#### What needs to be done:
All of the entries are to be repeated exactly, with no pictures included.

___ Data extract

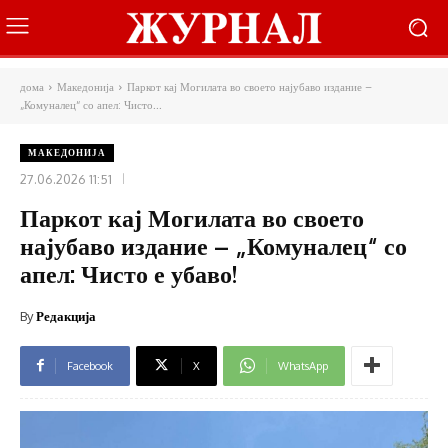
дома
Македонија
Паркот кај Могилата во своето најубаво издание –
„Комуналец“ со апел: Чисто...
МАКЕДОНИЈА
27.06.2026 11:51
Паркот кај Могилата во своето
најубаво издание – „Комуналец“ со
апел: Чисто е убаво!
By
Редакција
Facebook
X
WhatsApp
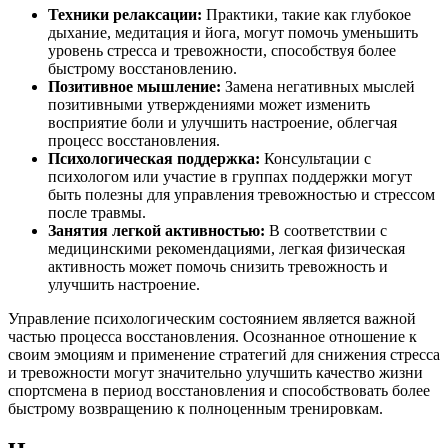
Техники релаксации:
Практики, такие как глубокое
дыхание, медитация и йога, могут помочь уменьшить
уровень стресса и тревожности, способствуя более
быстрому восстановлению.
Позитивное мышление:
Замена негативных мыслей
позитивными утверждениями может изменить
восприятие боли и улучшить настроение, облегчая
процесс восстановления.
Психологическая поддержка:
Консультации с
психологом или участие в группах поддержки могут
быть полезны для управления тревожностью и стрессом
после травмы.
Занятия легкой активностью:
В соответствии с
медицинскими рекомендациями, легкая физическая
активность может помочь снизить тревожность и
улучшить настроение.
Управление психологическим состоянием является важной
частью процесса восстановления. Осознанное отношение к
своим эмоциям и применение стратегий для снижения стресса
и тревожности могут значительно улучшить качество жизни
спортсмена в период восстановления и способствовать более
быстрому возвращению к полноценным тренировкам.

______

#### Output of the task:
дома
Македонија
Паркот кај Могилата во своето најубаво издание –
„Комуналец“ со апел: Чисто...
МАКЕДОНИЈА
27.06.2026 11:51
Паркот кај Могилата во своето
најубаво издание – „Комуналец“ со
апел: Чисто е убаво!
By
Редакција
Facebook
X
WhatsApp
Техники релаксации:
Практики, такие как глубокое
дыхание, медитация и йога, могут помочь уменьшить
уровень стресса и тревожности, способствуя более
быстрому восстановлению.
Позитивное мышление:
Замена негативных мыслей
позитивными утверждениями может изменить
восприятие боли и улучшить настроение, облегчая
процесс восстановления.
Психологическая поддержка:
Консультации с
психологом или участие в группах поддержки могут
быть полезны для управления тревожностью и стрессом
после травмы.
Занятия легкой активностью:
В соответствии с
медицинскими рекомендациями, легкая физическая
активность может помочь снизить тревожность и
улучшить настроение.
Управление психологическим состоянием является важной
частью процесса восстановления. Осознанное отношение к
своим эмоциям и применение стратегий для снижения стресса
и тревожности могут значительно улучшить качество жизни
спортсмена в период восстановления и способствовать более
быстрому возвращению к полноценным тренировкам.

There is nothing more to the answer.